Beyond the quantitative scores, a forensic reading typically delves into the qualitative narratives provided by management. Item 7, Management’s Discussion and Analysis (MD&A), offers management’s perspective on financial condition and results of operations. Item 1A, Risk Factors, details the significant risks that could materially affect the company’s business, financial condition, or operating results. For this EXPD reading, however, no excerpts from either the MD&A or the Risk Factors sections are available. This means the critical context of management’s own commentary on revenue trends, liquidity, capital resources, or operational challenges cannot be incorporated. The absence of these disclosures removes a vital layer of qualitative insight, forcing a forensic accountant to operate without the company’s self-assessment of its current state and future prospects, which is a significant limitation for any comprehensive review.

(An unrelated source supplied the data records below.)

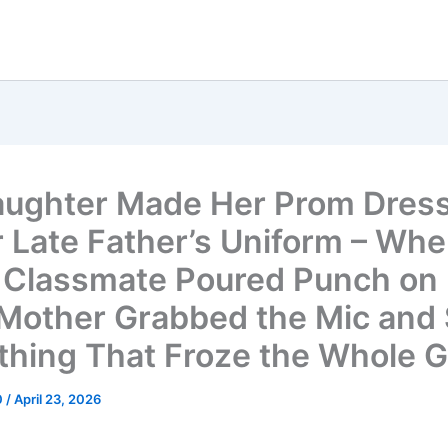
ughter Made Her Prom Dress
r Late Father’s Uniform – Wh
Classmate Poured Punch on I
s Mother Grabbed the Mic and 
hing That Froze the Whole 
0
/
April 23, 2026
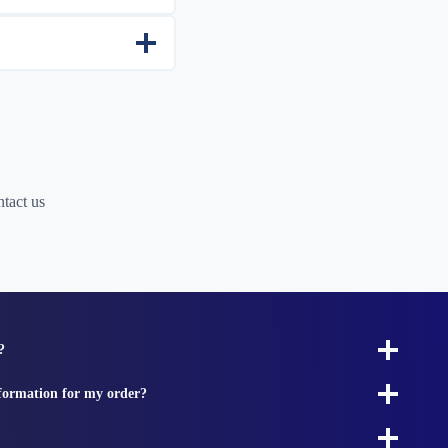
tact us
?
nformation for my order?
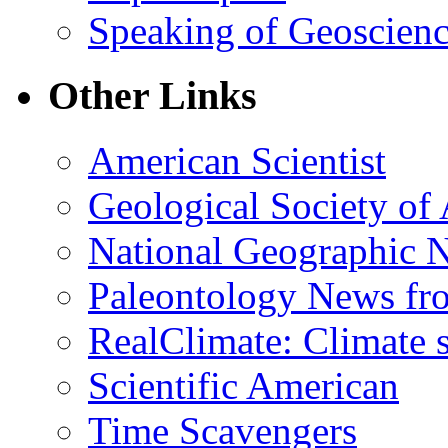
Speaking of Geoscien
Other Links
American Scientist
Geological Society of
National Geographic 
Paleontology News fr
RealClimate: Climate s
Scientific American
Time Scavengers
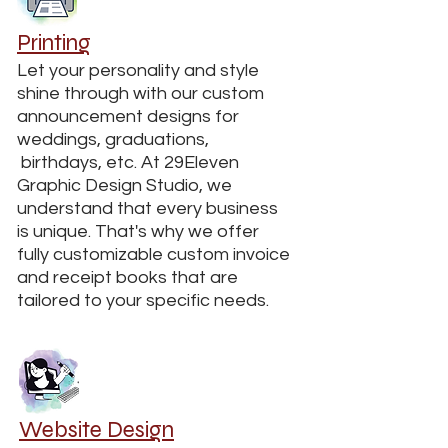
Printing
Let your personality and style
shine through with our custom
announcement designs for
weddings, graduations,
birthdays, etc. At 29Eleven
Graphic Design Studio, we
understand that every business
is unique. That's why we offer
fully customizable custom invoice
and receipt books that are
tailored to your specific needs.
Website Design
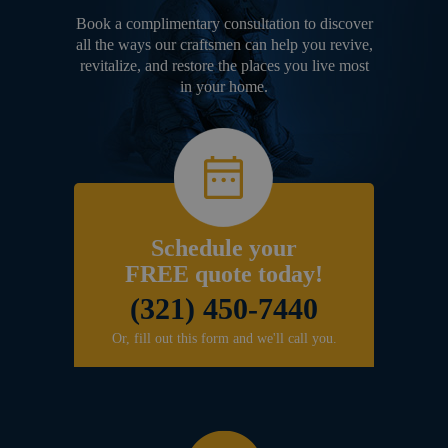
Book a complimentary consultation to discover
all the ways our craftsmen can help you revive,
revitalize, and restore the places you live most
in your home.
Schedule your
FREE quote today!
(321) 450-7440
Or, fill out this form and we'll call you.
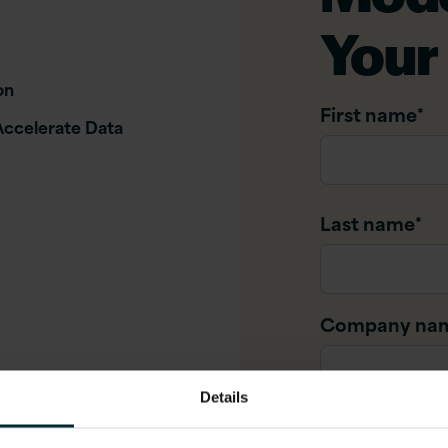
Your
on
First name
*
Accelerate Data
Last name
*
Company na
Details
Company ema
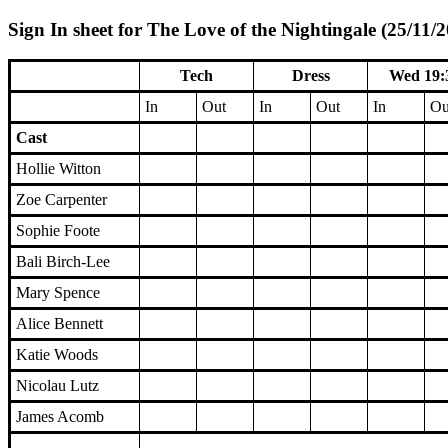
Sign In sheet for The Love of the Nightingale (25/11/
Tech
Dress
Wed 19:
In
Out
In
Out
In
Ou
Cast
Hollie Witton
Zoe Carpenter
Sophie Foote
Bali Birch-Lee
Mary Spence
Alice Bennett
Katie Woods
Nicolau Lutz
James Acomb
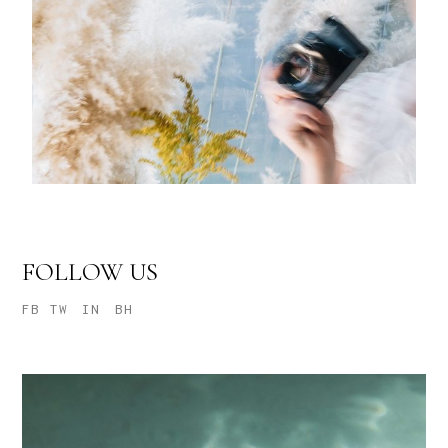
FOLLOW US
FB
TW
IN
BH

Ultimately, this reading of EXPD’s filing is constrained by the very data it seeks to interpret. The absence of specific filing details, forensic scores, and direct excerpts from key narrative sections means this analysis cannot offer specific insights into the company’s financial health, potential manipulation risks, or the clarity of its disclosures. What the filing can tell us, or rather, what its absence tells us, is about the limitations of forensic accounting when primary source material is unavailable. It underscores that a comprehensive assessment requires both quantitative metrics and qualitative narratives directly from the company’s official disclosures. Without these, any conclusion regarding whether the security is mispriced remains purely speculative. The filing, in its current presentation, provides no basis for evaluating the security’s fundamental value or identifying potential red flags, thus limiting the scope to a methodological discussion rather than a company-specific verdict.